Facing a murder charge made possible by the federal Unborn Victims of Violence Act, Welden cut a deal and in 2014 pled guilty to reduced charges of product tampering and conspiracy to commit mail fraud. He was sentenced to 13 years and eight months.
The loose end was the exact nature of the involvement of his father, Dr. Stephen Welden, an obstetrician-gynecologist. A new twist in the story is that Andrew Welden’s one-time cellmate, Carl Morgan, came forward to say that while they were in jail together he had asked why Welden didn’t simply pay child support. “My family said it wasn’t an option,” according to Patty Ryan, writing for the Tampa Bay Times.

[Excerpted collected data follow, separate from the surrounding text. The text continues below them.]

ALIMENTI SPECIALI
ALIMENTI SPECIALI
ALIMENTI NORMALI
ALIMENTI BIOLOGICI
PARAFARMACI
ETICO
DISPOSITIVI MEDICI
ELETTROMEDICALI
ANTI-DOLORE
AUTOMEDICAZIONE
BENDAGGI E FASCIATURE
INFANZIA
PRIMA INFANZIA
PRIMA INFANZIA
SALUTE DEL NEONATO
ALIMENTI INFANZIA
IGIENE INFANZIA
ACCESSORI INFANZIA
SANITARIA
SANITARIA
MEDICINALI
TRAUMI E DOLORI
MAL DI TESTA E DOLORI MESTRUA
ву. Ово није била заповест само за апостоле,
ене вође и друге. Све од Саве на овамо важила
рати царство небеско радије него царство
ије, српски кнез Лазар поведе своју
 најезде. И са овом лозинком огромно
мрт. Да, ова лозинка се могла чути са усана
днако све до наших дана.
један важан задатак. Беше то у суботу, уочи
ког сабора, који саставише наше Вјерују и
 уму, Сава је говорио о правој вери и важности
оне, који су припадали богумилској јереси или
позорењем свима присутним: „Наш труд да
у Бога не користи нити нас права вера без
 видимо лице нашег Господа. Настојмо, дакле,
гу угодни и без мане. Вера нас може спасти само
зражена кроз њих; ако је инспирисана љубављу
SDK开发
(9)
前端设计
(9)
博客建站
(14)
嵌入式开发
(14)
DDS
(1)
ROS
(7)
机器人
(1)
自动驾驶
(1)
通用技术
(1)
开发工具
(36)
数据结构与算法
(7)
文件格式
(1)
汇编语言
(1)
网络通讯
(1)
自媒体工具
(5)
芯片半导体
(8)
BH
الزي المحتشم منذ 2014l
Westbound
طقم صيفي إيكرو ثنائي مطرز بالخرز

Here’s how the story unfolded back in 2013:
Welden told Ms. Lee that his physician father said that she had an infection and he was bringing her antibiotics. After scratched identifying markings off the Cytotec pills, Welden then put the fraudulent label on the empty pill bottle and put the altered Cytotec pills inside. (Cytotec can be used to induce contractions.)

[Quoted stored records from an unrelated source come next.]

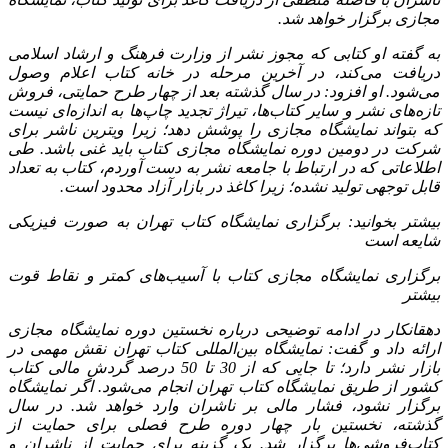
مجازی برگزار خواهد شد.
به گفته او کتابی که مجوز نشر از وزارت فرهنگ و ارشاد اسلامی
دریافت می‌کند، در آخرین مرحله در خانه کتاب اعلام وصول
می‌شود. او افزود: در سال گذشته بعد از چهار طرح حمایتی، فروش
تازه‌های نشر و سایر کتاب‌ها، تیراژ تجدید چاپ‌ها به اندازه‌ای نیست
که بتواند نمایشگاه مجازی را پوشش دهد؛ زیرا ویترین ناشر برای
شرکت در دومین دوره نمایشگاه مجازی کتاب باید غنی باشد. طی
اطلاعاتی که در ارتباط با جامعه نشر به دست آوردم، کتاب به تعداد
قابل توجهی تولید نشده؛ زیرا کاغذ در بازار آزاد محدود است.
بیشتر بخوانید: برگزاری نمایشگاه کتاب تهران به صورت فیزیکی
شایعه است
برگزاری نمایشگاه مجازی کتاب با آسیب‌های کمتر و نقاط قوت
بیشتر
دهقانکار در ادامه توضیحی درباره نخستین دوره نمایشگاه مجازی
ارائه داد و گفت: نمایشگاه بین‌المللی کتاب تهران نقش مهمی در
بازار نشر دارد؛ تا جایی که از 30 تا 50 درصد گردش مالی کتاب
کشور از طریق نمایشگاه کتاب تهران انجام می‌شود. اگر نمایشگاه
برگزار نشود، فشار مالی بر ناشران وارد خواهد شد. در سال
گذشته، نخستین‌ بار چهار دوره طرح فصلی برای حمایت از
کتاب‌فروشی‌ها برگزار شد. یک گزینه برای حمایت از ناشران و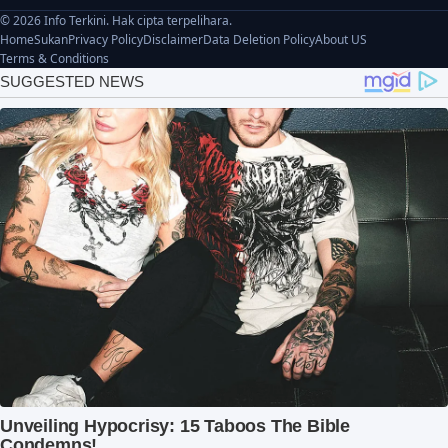
© 2026 Info Terkini. Hak cipta terpelihara.
Home
Sukan
Privacy Policy
Disclaimer
Data Deletion Policy
About US
Terms & Conditions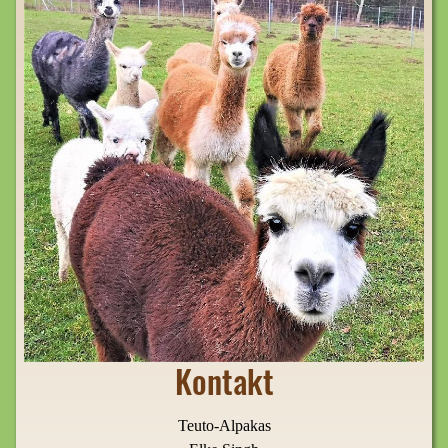
Kontakt
Teuto-Alpakas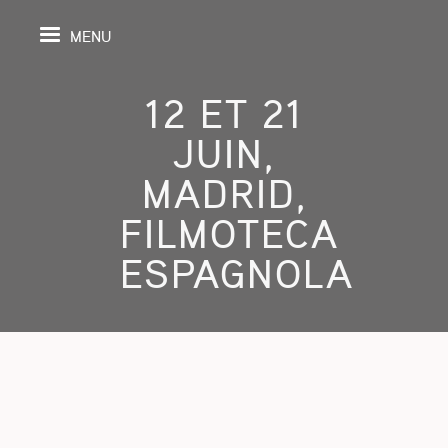
MENU
12 ET 21
JUIN,
IL
MADRID,
FILMOTECA
DA
ESPAGNOLA
GRAPHIE
SPECTIVES
ONS
ITION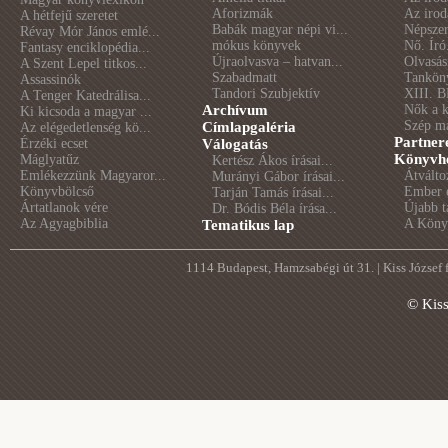
Aforizmák
Az irod
A hétfejű szeretet
Babák magyar népi vi...
Népszer
Révay Mór János emlé...
mókus könyvek
Nő. Író
Fantasy enciklopédia...
Újraolvasva – hatvan...
Olvasás
A Szent Lepel titkos...
Szabadmatt
Tankön
Assassinók
Tandori Szubjektív
XIII. B
A Tenger Katedrálisa...
Archívum
Nők a 
Ki kicsoda a magyar ...
Szép m
Címlapgaléria
Az elégedetlenség kö...
Partner
Érzéki ecset
Válogatás
Könyvhé
Máglyatűz
Kertész Ákos írásai...
Emlékezzünk Magyaror...
Átválto
Murányi Gábor írásai...
Könyvbölcső
Ember é
Tarján Tamás írásai...
Ártatlanok vére
Újabb t
Dr. Bódis Béla írása...
Az Agyagbiblia
A Könyv
Tematikus lap
1114 Budapest, Hamzsabégi út 31. | Kiss József
© Kis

Welden “also affixed a second label to the bottle reading, ‘Amoxicillin: 125mg oral tablet,’ a common antibiotic,” according to reporter Elaine Silverstrini.
She began feeling severe pain and cramps, and “On March 31 , she went to Tampa General Hospital, where she was told the unborn child was dead,” The Tampa Times reported. Ms. Lee’s baby was estimated to be 6-7 weeks old.
What changed? Well, for starters, something I had missed: a civil law suit “filed by victim Remee Jo Lee against Welden’s parents and associates of a now-closed Lutz pharmacy that dispensed the [abortion] drug Cytotec.”
Lee’s lawsuit raises the issue, Ryan writes, did Andrew Welden act alone?
The five-year-old action found new life this summer when a judge ruled that the son, who goes by Andrew, can no longer assert his Fifth Amendment right to remain silent. …
He could be questioned under oath at a video deposition as soon as Thursday, though Lee’s attorney has sought a delay.
Such proceedings are held behind closed doors, but public court records list questions that lawyers intend to ask Welden, offering a glimpse of the drama about to unfold.
Among them are these two, from Lee attorney Web Brennan:
“Do you know Carl Morgan?”
“Did you tell Carl Morgan that your parents and you planned this together?”
The long and complicated story is very much reading in its entirety. For our purposes here, there are three more facets that should be briefly discussed.
First, “Ronald Bush, who represents Dr. Welden and [his wife] Lenora Welden in the lawsuit, said he could not comment on ongoing litigation,” according to Ryan’s story.
Second, lawyer “Joseph Kinman Jr., tried unsuccessfully in July to keep [Andrew] Welden from having to submit to the coming deposition.”
Third, to Carl Morgan, Andrew’s “got a heart. He’s not a bad dude.” Ryan explains that Morgan
came away with what he calls the “true story” about Lee’s miscarriage [it wasn’t a miscarriage, it was chemically induced abortion]. He speaks harshly of Welden’s parents. He claims to know who helped Welden deceive Lee by providing a pill label, based on his conversations with Welden. …
After Morgan was released, he kept in touch with his former cellmate by phone and prison e-mail.
He learned that Lee was suing Welden’s parents. In Morgan’s view, the woman was entitled to compensation. If she wanted to keep her baby, she had a right to keep it, he said.
“I took it upon myself personally to write a letter to the lawyer,” he said.
With nothing to gain, he shared what he had learned.